Le secret des FNB: il n'y a pas de gestionnaire. Le fonds achète les mêmes titres qui composent l'indice de la Bourse. Point à la ligne. Ainsi, en achetant une seule action, les épargnants achètent la Bourse au complet. Ou un sous-indice de la Bourse. Ou un panier d'obligations. Ou des marchandises... Car les FNB deviennent de plus en plus pointus et sophistiqués.

Recréer la Bourse, bloc à bloc

Au début de la semaine, la famille iShares, chef de file de l'industrie, a mis au monde six nouveaux FNB, dont quatre fonds sectoriels qui se concentrent sur les soins de santé, les métaux de base, les services publics et la consommation de base.

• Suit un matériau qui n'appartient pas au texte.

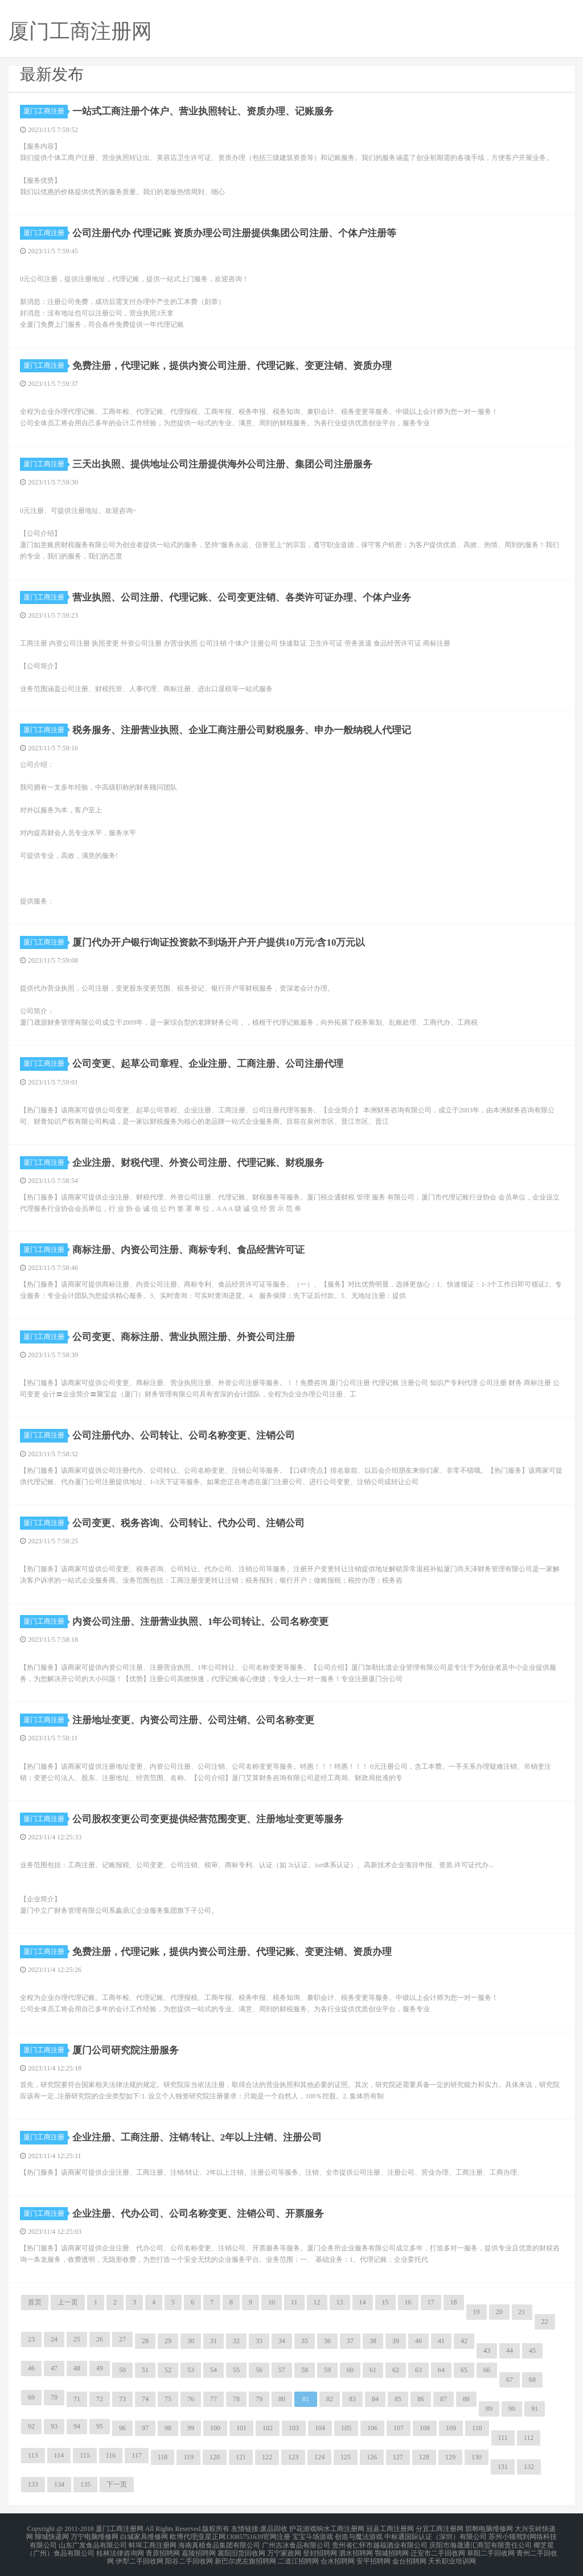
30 (190, 2341)
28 (145, 2341)
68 (532, 2380)
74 (145, 2399)
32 (236, 2341)
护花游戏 (303, 2528)
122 (267, 2457)
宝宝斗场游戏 (312, 2535)
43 (486, 2351)
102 (267, 2428)
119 (188, 2457)
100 (215, 2428)
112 (529, 2438)
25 (76, 2339)
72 (99, 2399)
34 (281, 2341)
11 (294, 2302)
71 (76, 2399)
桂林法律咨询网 (120, 2549)
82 (329, 2399)
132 (529, 2467)
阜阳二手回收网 (491, 2549)
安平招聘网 (373, 2555)
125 (345, 2457)
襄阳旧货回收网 (241, 2549)
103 (294, 2428)
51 (145, 2370)
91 (534, 2409)
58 (304, 2370)
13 (339, 2302)
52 (168, 2370)
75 (168, 2399)
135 (85, 2484)
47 (54, 2368)
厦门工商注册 (45, 111)
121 (241, 2457)
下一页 (116, 2484)
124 (319, 2457)
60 (350, 2370)
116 (111, 2455)
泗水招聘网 (356, 2549)
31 (213, 2341)
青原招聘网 (163, 2549)
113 (33, 2455)
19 (476, 2312)
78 (236, 2399)
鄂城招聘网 (392, 2549)
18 (453, 2302)
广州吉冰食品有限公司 (296, 2542)
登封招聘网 (320, 2549)
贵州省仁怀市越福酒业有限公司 (380, 2542)
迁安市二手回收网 (437, 2549)
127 (398, 2457)
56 (259, 2370)
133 (33, 2484)
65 (464, 2370)
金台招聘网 (409, 2555)
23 (31, 2339)
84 (375, 2399)
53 (190, 2370)
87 (443, 2399)
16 (408, 2302)
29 (168, 2341)
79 (259, 2399)
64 (441, 2370)
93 (54, 2426)
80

Ces outils s'adressent aux investisseurs plus actifs qui veulent investir de manière tactique pour profiter d'une thématique ou d'un secteur. Avec 10 fonds sectoriels couvrant les grands pans de la Bourse, la famille iShares permet de se constituer un portefeuille sur mesure.

«C'est intéressant pour ceux qui veulent se distinguer de l'indice général du marché», dit Dominic D'Aoust, analyste principal, produits structurés et solutions gérées, chez Valeurs Mobilières Desjardins.

De plus en plus d'épargnants considèrent que l'indice de la Bourse canadienne ne correspond pas à leur profil. Les ressources naturelles forment la moitié de l'indice S&P/TSX60, un peu trop au goût des investisseurs vieillissants qui ne veulent pas tant de risques, souligne M. D'Aoust.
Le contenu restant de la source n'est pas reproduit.